Figure 4.1. Illustration of configurational arrangements of two molecules in two boxes, showing the microstates. Not that β and γ would have the same macroscopic value of pressure.

To find out which arrangement of particles is most likely, we apply the “principle of equal a priori probabilities.” This “principle” states that all microstates of a given energy are equally likely. Since all of the states we are considering for our non-interacting particles are at the same energy, they are all equally likely.⁶ From a practical standpoint, we are interested in which macrostate is most likely.
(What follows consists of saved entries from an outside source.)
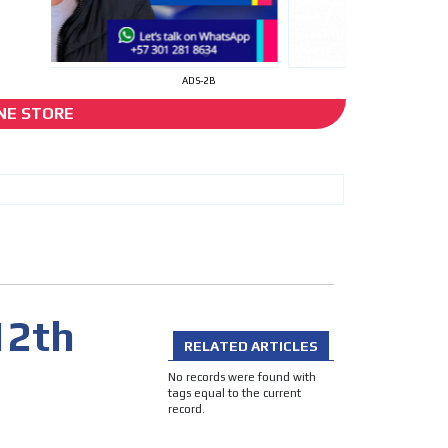
ADS-2B
NE STORE
I´M INTERESTED
12th
RELATED ARTICLES
he content while driving your
No records were found with
ons.
tags equal to the current
record.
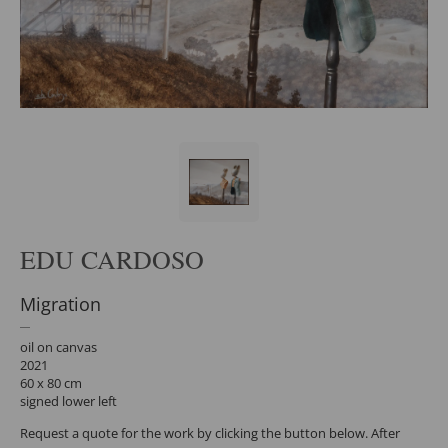
EDU CARDOSO
Migration
oil on canvas
2021
60 x 80 cm
signed lower left
Request a quote for the work by clicking the button below. After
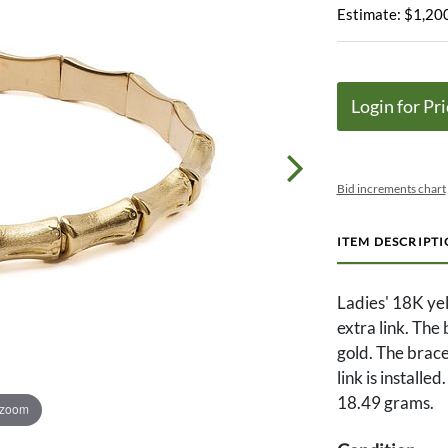
Estimate: $1,200
Login for Pri
Bid increments chart
ITEM DESCRIPT
Ladies' 18K yel
extra link. The
gold. The bracel
link is installe
18.49 grams.
 zoom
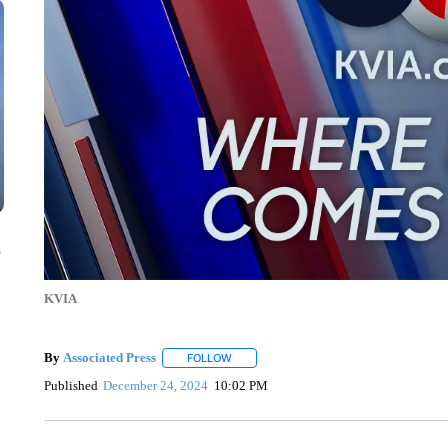
n
KVIA
By
Associated Press
FOLLOW
FOLLOW "" TO RECEIVE NOTIFICATIONS 
Published
December 24, 2024
10:02 PM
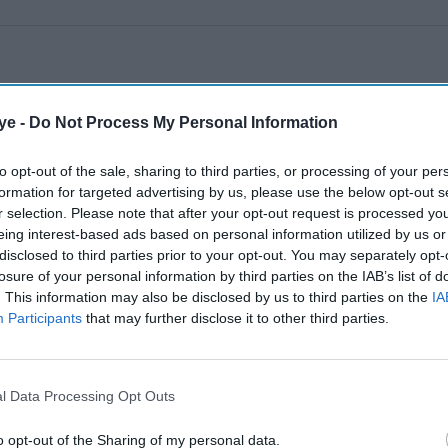
ye -
Do Not Process My Personal Information
to opt-out of the sale, sharing to third parties, or processing of your per
formation for targeted advertising by us, please use the below opt-out s
r selection. Please note that after your opt-out request is processed y
eing interest-based ads based on personal information utilized by us or
disclosed to third parties prior to your opt-out. You may separately opt-
losure of your personal information by third parties on the IAB’s list of
. This information may also be disclosed by us to third parties on the
IA
Participants
that may further disclose it to other third parties.
l Data Processing Opt Outs
o opt-out of the Sharing of my personal data.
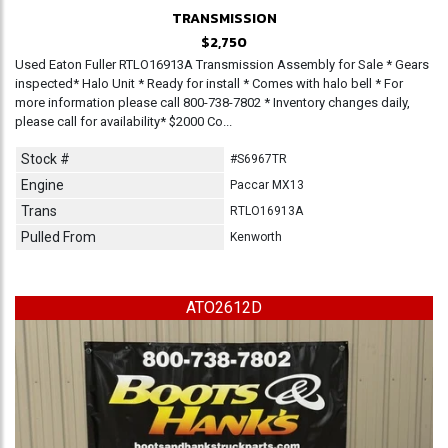
TRANSMISSION
$2,750
Used Eaton Fuller RTLO16913A Transmission Assembly for Sale * Gears
inspected* Halo Unit * Ready for install * Comes with halo bell * For
more information please call 800-738-7802 * Inventory changes daily,
please call for availability* $2000 Co...
Stock #
#S6967TR
Engine
Paccar MX13
Trans
RTLO16913A
Pulled From
Kenworth
ATO2612D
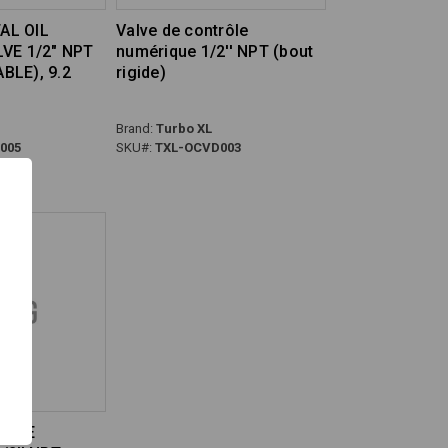
TAL OIL
Valve de contrôle
VE 1/2" NPT
numérique 1/2'' NPT (bout
LE), 9.2
rigide)
Brand:
Turbo XL
005
SKU#:
TXL-OCVD003
HUILE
The probability of a macrostate is found by dividing the number of microstates in the given macrostate by the total number of microstates in all macrostates as shown in Table 4.1. For our example, the probability of the first macrostate is 1/4 = 0.25. The probability of the evenly distributed state is 2/4 = 0.5. That is, one-third of the macrostates possess 50% of the probability. The “most probable distribution” is the evenly distributed case.

Table 4.1. Illustration of Macrostates for Two Particles and Two Boxes

What happens when we consider more particles? It turns out that the total number of microstates for N particles in M boxes is M^N, so the counting gets tedious. For five particles in two boxes, the calculations are still manageable. There will be two microstates where all the particles are in one box or the other. Let us consider the case of one particle in box A and four particles in box B. Recall that the macrostates are identified by the number of particles in a given box, not by which particles are in which box. Therefore, the five microstates for this macrostate appear as given in Table 4.2(a).

Table 4.2. Microstates for the Second and Third Macrostates for Five Particles Distributed in Two Boxes

The counting of microstates for putting two particles in box A and three in box B is slightly more tedious, and is shown in Table 4.2(b). It turns out that there are 10 microstates in this macrostate. The distributions for (three particles in A) + (two in B) and for (four in A) + (one in B) are like the distributions (two in A) + (three in B), and (one in A) + (four in B), respectively. These three cases are sufficient to determine the overall probabilities. There are M^N = 2⁵ = 32 microstates total summarized in the table below.

Note now that one-third of the macrostates (two out of six) possess 62.5% of the microstates. Thus, the distribution is now more peaked toward the most evenly distributed states than it was for two particles where one-third of the macrostates possessed 50% of the microstates. This is one of the most important aspects of the microscopic approach. As the number of particles increases, it won’t be long before 99% of the microstates are in one-third of the macrostates. The trend will continue, and increasing the number of particles further will quickly yield 99% of the microstates in that one-tenth of the macrostates. In the limit as N→∞ (the “thermodynamic limit”), virtually all of the microstates are in just a few of the most evenly distributed macrostates, even though the system has a very slight finite possibility that it can be found in a less evenly distributed state. Based on the discussion, and considering the microscopic definition of entropy (Eqn. 4.2), entropy is maximized at equilibrium for a system of fixed energy and total volume.⁷

 With a large number of particles, the most evenly distributed configurational state is most probable, and the probability of any other state is small.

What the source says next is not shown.